We would not disguise nor abate the fact that there is a loss to us by our absent Christ as we will see and know Him in Heaven. But in our earthly work to be done by us, and above all to be done in us, we will know Christ and the Father better, and can better utilise them by the ministry of the Holy Spirit than would have been possible under the personal, human presence of the Son. So to the loving and obedient ones who are filled with the Spirit, both the Father and the Son “Will come unto us and make their abode with us.” In the day of the fullness of the indwelling Spirit, “Ye shall know that I am in my Father and ye in me and I in you.” Amazing oneness and harmony, wrought by the almighty power of the other Christ!

There is not a note in the archangel’s song to which the Holy Spirit does not attune man into sympathy, not a pulsation in the heart of God to which the Holy Spirit-filled heart does not respond with loud amens and joyful hallelujahs. Even more than this, by the other Christ, the Holy Ghost, “we know the love of Christ which passeth knowledge.” More than this, by the Holy Spirit we are “filled with all the fullness of God.” More than this, God is able to do exceeding abundantly above all that we ask or think according to the power of the Holy Spirit which worketh in us.

The presence and power of the other Christ would more than compensate the disciples for the loss of the first Christ. His going away had filled their hearts with a strange sorrow. A loneliness and desolation like an orphan’s woe had swept over their hearts and stunned and bewildered them; but He comforted them by telling them that the Holy Ghost would be like the pains of a travailing mother, all forgotten in the untold joy that a man-child was born into the world.

XVI
PRAYER AND THE HOLY GHOST DISPENSATION

How God needs, how the world needs, how the Church needs the flow of the mighty river, more blessed than the Nile, deeper, broader and more overflowing than the Amazon’s mighty current! and yet what mere rills we are! We need, the age needs, the Church needs, memorials of God’s mighty power, which will silence the enemy and the avenger, dumbfound God’s foes, strengthen weak saints, and fill strong ones with triumphant raptures.

—Edward Bounds.

The dispensation of the Holy Ghost was ushered in by prayer. Read these words from Acts 1:13—“And when they were come in, they went up into an upper room where abode both Peter and James and John and Andrew, Philip and Thomas, Bartholomew and Matthew, James, the son of Alpheus, and Simon Zelotes, and Judas, the brother of James. These all continued with one accord in prayer and supplication, with the women, and Mary, the mother of Jesus, and with his brethren.”

This was the attitude which the disciples assumed after Jesus had ascended to Heaven. That meeting for prayer ushered in the dispensation of the Holy Spirit, to which prophets had looked forward with entranced vision. And to prayer in a marked way has this dispensation, which holds in its keeping the fortune of the Gospel, been committed.
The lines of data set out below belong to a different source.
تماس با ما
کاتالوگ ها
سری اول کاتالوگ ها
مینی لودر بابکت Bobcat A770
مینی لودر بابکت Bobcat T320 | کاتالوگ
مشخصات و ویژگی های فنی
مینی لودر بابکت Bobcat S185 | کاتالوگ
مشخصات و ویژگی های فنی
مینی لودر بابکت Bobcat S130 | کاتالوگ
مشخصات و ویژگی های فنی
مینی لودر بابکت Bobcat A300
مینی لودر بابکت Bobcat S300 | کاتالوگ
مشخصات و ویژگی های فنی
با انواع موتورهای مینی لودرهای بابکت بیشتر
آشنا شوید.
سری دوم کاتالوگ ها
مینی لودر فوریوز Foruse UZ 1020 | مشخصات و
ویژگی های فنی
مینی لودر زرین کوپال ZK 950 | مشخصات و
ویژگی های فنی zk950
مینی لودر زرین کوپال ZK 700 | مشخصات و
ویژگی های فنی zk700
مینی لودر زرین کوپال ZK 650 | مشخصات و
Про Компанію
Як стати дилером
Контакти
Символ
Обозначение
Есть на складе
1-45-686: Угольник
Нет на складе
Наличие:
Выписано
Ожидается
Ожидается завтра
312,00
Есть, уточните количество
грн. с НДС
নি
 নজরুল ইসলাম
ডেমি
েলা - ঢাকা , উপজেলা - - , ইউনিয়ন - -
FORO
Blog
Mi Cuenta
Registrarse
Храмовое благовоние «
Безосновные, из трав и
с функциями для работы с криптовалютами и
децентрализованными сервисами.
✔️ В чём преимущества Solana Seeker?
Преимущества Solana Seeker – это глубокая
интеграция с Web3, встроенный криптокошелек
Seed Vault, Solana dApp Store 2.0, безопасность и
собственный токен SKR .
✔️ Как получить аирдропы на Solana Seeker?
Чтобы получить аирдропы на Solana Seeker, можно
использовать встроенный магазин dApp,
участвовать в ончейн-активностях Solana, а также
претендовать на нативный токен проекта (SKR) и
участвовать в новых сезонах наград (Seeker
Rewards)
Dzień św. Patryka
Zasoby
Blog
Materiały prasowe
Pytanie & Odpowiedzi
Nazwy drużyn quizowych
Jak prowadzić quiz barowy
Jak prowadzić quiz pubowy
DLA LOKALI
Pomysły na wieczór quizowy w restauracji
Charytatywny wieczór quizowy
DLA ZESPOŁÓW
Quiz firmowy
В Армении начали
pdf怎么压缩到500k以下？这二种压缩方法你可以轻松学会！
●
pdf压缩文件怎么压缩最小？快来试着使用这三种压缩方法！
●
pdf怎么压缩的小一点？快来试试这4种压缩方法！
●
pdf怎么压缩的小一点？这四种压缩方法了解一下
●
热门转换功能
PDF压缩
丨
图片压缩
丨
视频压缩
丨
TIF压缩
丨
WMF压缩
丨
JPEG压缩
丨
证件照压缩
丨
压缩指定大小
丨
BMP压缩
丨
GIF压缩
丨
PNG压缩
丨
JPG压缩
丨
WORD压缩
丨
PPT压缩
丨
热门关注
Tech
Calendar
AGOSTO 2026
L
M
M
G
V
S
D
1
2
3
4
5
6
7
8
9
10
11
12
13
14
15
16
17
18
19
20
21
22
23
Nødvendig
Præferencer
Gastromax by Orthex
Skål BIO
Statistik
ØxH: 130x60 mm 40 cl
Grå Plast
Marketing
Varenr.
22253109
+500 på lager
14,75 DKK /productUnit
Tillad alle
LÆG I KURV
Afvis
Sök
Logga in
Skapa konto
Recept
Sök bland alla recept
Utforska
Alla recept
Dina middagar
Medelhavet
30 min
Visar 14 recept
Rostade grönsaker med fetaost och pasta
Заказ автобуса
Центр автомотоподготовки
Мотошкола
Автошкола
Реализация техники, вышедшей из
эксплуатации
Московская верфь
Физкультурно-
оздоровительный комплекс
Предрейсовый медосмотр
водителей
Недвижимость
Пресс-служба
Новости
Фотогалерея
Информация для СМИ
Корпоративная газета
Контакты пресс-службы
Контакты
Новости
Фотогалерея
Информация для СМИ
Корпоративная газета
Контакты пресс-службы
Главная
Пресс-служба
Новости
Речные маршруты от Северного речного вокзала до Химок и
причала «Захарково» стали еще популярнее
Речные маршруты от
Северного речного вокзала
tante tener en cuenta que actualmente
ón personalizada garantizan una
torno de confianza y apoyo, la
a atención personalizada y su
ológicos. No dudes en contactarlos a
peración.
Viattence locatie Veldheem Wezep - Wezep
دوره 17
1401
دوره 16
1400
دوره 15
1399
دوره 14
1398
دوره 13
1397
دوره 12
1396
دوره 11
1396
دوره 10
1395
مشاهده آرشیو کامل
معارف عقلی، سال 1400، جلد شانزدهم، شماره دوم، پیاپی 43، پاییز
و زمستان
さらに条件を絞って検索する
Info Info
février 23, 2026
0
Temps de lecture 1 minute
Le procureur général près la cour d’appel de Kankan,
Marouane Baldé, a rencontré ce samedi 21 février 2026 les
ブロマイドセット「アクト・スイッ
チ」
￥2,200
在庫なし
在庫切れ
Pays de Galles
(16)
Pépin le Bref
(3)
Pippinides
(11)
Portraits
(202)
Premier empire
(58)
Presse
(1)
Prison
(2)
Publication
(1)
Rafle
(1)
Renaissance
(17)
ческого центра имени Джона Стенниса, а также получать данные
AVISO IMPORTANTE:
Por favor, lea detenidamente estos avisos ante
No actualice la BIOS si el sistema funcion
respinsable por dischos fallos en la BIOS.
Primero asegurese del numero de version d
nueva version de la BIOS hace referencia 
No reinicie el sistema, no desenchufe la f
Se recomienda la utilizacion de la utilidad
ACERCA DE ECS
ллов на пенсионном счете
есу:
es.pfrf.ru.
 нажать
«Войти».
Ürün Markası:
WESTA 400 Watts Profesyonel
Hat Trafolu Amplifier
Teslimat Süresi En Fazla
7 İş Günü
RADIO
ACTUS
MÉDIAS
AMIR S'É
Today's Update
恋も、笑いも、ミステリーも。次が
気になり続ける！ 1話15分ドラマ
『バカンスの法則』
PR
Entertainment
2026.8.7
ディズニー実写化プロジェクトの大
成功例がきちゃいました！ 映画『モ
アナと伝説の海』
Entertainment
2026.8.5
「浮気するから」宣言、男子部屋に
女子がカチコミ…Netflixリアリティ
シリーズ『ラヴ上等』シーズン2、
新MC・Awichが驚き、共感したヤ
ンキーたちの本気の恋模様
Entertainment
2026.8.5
Apostolic men knew well the worth of prayer and were jealous of the most sacred offices which infringed on their time and strength and hindered them from “giving themselves continually to prayer and to the ministry of the Word.” They put prayer first. The Word depends on prayer that it “may have free course and be glorified.” Praying apostles make preaching apostles. Prayer gives edge, entrance and weight to the Word. Sermons conceived by prayer and saturated with prayer are weighty sermons. Sermons may be ponderous with thought, sparkle with the gems of genius and of taste, pleasing and popular, but without they have their birth and life in prayer, for God’s uses, they are trifles, dull and dead.

The Lord of the harvest sends out labourers, full in number and perfect in kind, in answer to prayer. It needs no prophetic ken to declare that if the Church had used prayer force to its utmost the light of the gospel would have long since girdled the world.